## Problem requirements
Where a line holds the word "market", count it, then give only the total for the entries below.

___ Record excerpts ___

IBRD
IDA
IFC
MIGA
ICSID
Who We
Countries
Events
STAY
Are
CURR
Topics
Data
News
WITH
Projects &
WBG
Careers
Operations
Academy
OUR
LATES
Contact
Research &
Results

___
___ Record excerpts ___

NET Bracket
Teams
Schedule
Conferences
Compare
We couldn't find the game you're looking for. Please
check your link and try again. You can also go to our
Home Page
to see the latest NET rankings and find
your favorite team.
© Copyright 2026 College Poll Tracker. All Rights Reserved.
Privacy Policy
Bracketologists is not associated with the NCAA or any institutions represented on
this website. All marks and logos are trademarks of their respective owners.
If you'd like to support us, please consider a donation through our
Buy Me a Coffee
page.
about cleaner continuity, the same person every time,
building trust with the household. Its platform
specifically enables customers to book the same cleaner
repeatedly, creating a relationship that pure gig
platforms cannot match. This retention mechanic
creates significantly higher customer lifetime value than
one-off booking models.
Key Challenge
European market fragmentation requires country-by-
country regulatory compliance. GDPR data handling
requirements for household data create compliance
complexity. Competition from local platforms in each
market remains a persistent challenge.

___

## Reply
2